Maps to: H2-9 (Validation matrix) -
Supercap backup vs battery backup—what’s the real deciding factor?
The real decision is power vs time vs temperature, not “capacity on paper.” Measure (1) required backup power and allowed voltage window (Vhi→Vlo), and (2) cold performance via ESR/terminal droop under pulse load. First fix: choose supercap for seconds-to-minutes with high pulse power and long cycle life; choose battery for tens of minutes-to-hours and plan for aging, cutoff, and maintenance events.
Maps to: H2-5 (Backup options) -
Device survives outage but loses timestamp—what domain must be always-on?
If timestamp is missing, the always-on domain did not survive long enough to keep RTC and finalize the log. Measure (1) the AON rail during outage and recovery (does it dip below RTC/supervisor requirements?), and (2) log records for missing RTC time or monotonic counter gaps. First fix: power RTC + log memory from AON, and enforce a “finalize window” before hard reset.
Maps to: H2-3 (AON & sequencing) / H2-8 (Forensic logging) -
After replacing the battery, logs look inconsistent—what must be reset vs preserved?

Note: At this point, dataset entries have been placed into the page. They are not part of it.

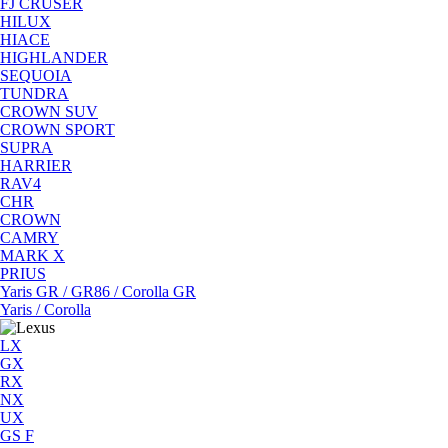
FJ CRUSER
HILUX
HIACE
HIGHLANDER
SEQUOIA
TUNDRA
CROWN SUV
CROWN SPORT
SUPRA
HARRIER
RAV4
CHR
CROWN
CAMRY
MARK X
PRIUS
Yaris GR / GR86 / Corolla GR
Yaris / Corolla
LX
GX
RX
NX
UX
GS F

Preserve forensic continuity (identity, monotonic counter, hash-chain seed), but reset battery-dependent learning state. Measure (1) whether the log integrity chain stays continuous across maintenance, and (2) gauge parameters (capacity/impedance model) before and after replacement. First fix: write a “maintenance event” record, reset or relearn SoC/SoH baselines as designed, and keep non-repudiation fields unchanged to avoid breaking audit trails.
Maps to: H2-8 (Integrity & continuity) / H2-6 (Gauge relearn)
Figure F12. A repeatable FAQ format that forces each answer to land on measurable evidence (two signals) and a minimal fix, while ensuring power incidents produce forensics-ready local logs.